Task
In the entries below, every line with the string "příběhy" is to be reported.

Entries supplied
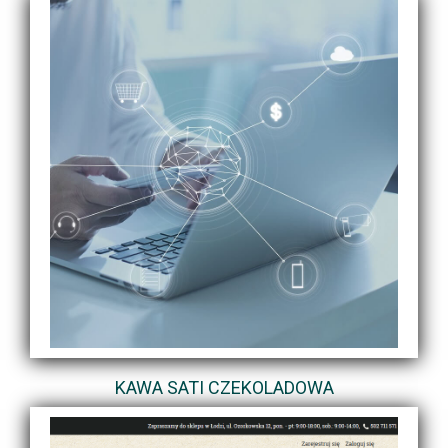
KAWA SATI CZEKOLADOWA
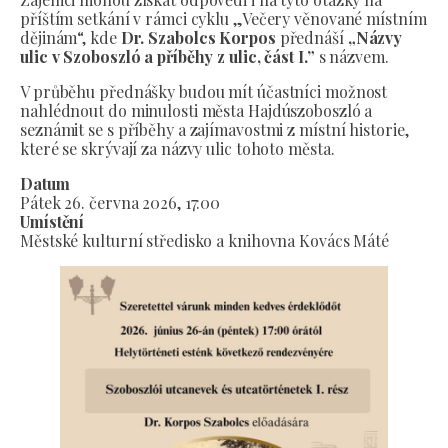
příštím setkání v rámci cyklu „Večery věnované místním
dějinám“, kde
Dr. Szabolcs Korpos
přednáší
„Názvy
ulic v Szoboszló a příběhy z ulic, část I.”
s názvem.
V průběhu přednášky budou mít účastníci možnost
nahlédnout do minulosti města Hajdúszoboszló a
seznámit se s příběhy a zajímavostmi z místní historie,
které se skrývají za názvy ulic tohoto města.
Datum
Pátek 26. června 2026, 17:00
Umístění
Městské kulturní středisko a knihovna Kovács Máté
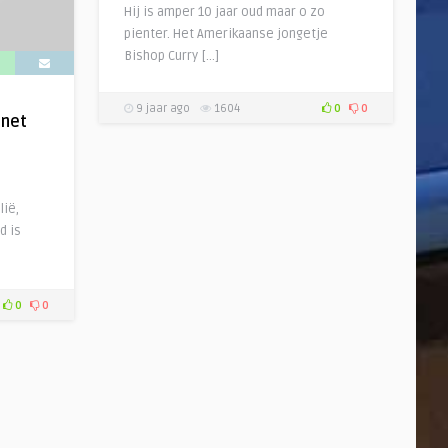
Hij is amper 10 jaar oud maar o zo
pienter. Het Amerikaanse jongetje
Bishop Curry […]
9 jaar ago
1604
0
0
 net
lië,
d is
0
0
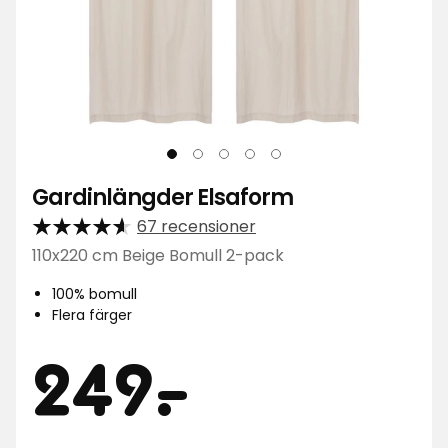
Gardinlängder Elsaform
67 recensioner
110x220 cm Beige Bomull 2-pack
100% bomull
Flera färger
Pris
249
249
-
.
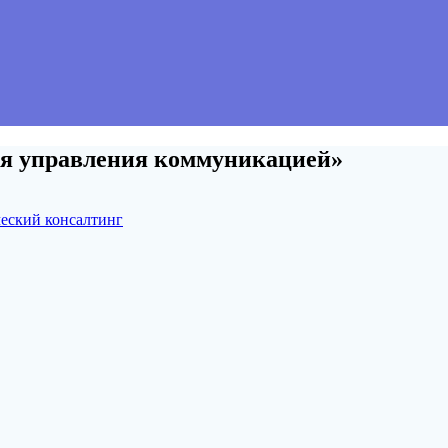
ия управления коммуникацией»
еский консалтинг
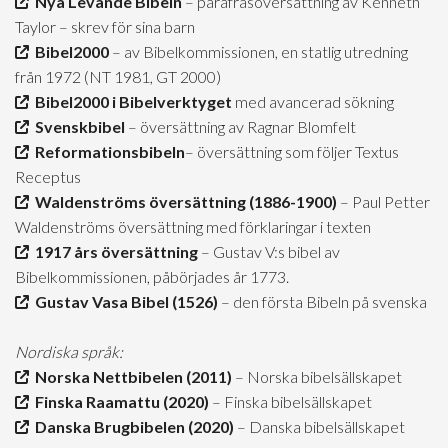
Nya Levande Bibeln
– parafrasöversättning av Kenneth
Taylor – skrev för sina barn
Bibel2000
– av Bibelkommissionen, en statlig utredning
från 1972 (NT 1981, GT 2000)
Bibel2000 i Bibelverktyget
med avancerad sökning
Svenskbibel
– översättning av Ragnar Blomfelt
Reformationsbibeln
– översättning som följer Textus
Receptus
Waldenströms översättning (1886-1900)
– Paul Petter
Waldenströms översättning med förklaringar i texten
1917 års översättning
– Gustav V:s bibel av
Bibelkommissionen, påbörjades år 1773.
Gustav Vasa Bibel (1526)
– den första Bibeln på svenska
Nordiska språk:
Norska Nettbibelen (2011)
– Norska bibelsällskapet
Finska Raamattu (2020)
– Finska bibelsällskapet
Danska Brugbibelen (2020)
– Danska bibelsällskapet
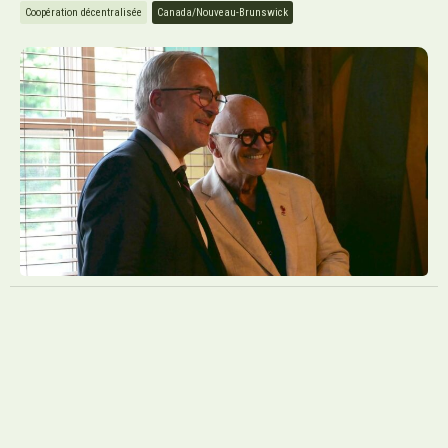
Coopération décentralisée
Canada/Nouveau-Brunswick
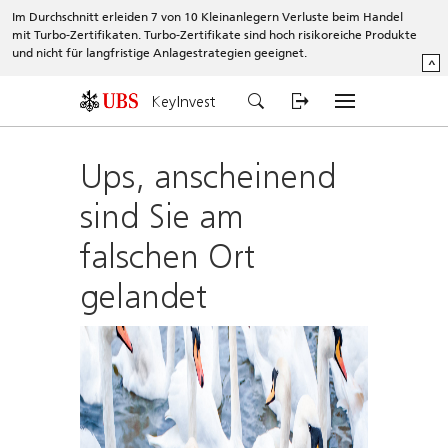
Im Durchschnitt erleiden 7 von 10 Kleinanlegern Verluste beim Handel
mit Turbo-Zertifikaten. Turbo-Zertifikate sind hoch risikoreiche Produkte
und nicht für langfristige Anlagestrategien geeignet.
^
KeyInvest
Ups, anscheinend
sind Sie am
falschen Ort
gelandet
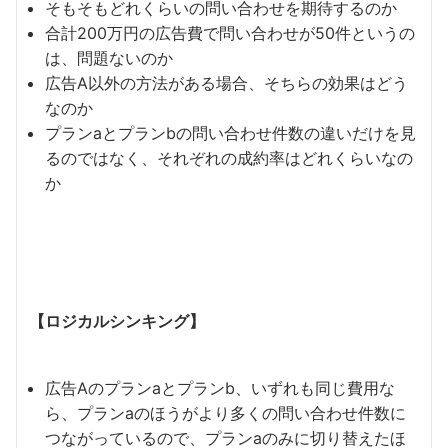
そもそもどれくらいの問い合わせを期待するのか
合計200万円の広告費で問い合わせが50件というの
は、問題ないのか
広告A以外の方法がある場合、そちらの効果はどう
なのか
プランaとプランbの問い合わせ件数の違いだけを見
るのではなく、それぞれの成約率はどれくらいなの
か
【ロジカルシンキング】
広告Aのプランaとプランb、いずれも同じ費用な
ら、プランaのほうがより多くの問い合わせ件数に
つながっているので、プランaのみに切り替えたほ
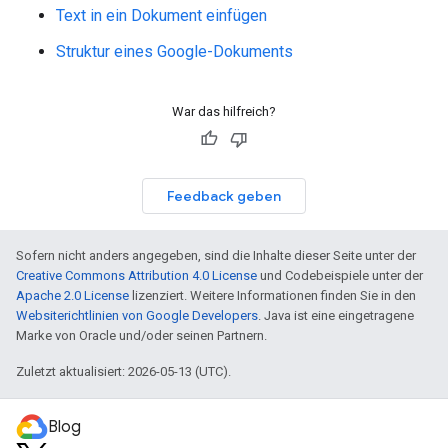
Text in ein Dokument einfügen
Struktur eines Google-Dokuments
War das hilfreich?
Feedback geben
Sofern nicht anders angegeben, sind die Inhalte dieser Seite unter der
Creative Commons Attribution 4.0 License
und Codebeispiele unter der
Apache 2.0 License
lizenziert. Weitere Informationen finden Sie in den
Websiterichtlinien von Google Developers
. Java ist eine eingetragene
Marke von Oracle und/oder seinen Partnern.
Zuletzt aktualisiert: 2026-05-13 (UTC).
Blog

Solution for this task
ulic v Szoboszló a příběhy z ulic, část I.”
seznámit se s příběhy a zajímavostmi z místní historie,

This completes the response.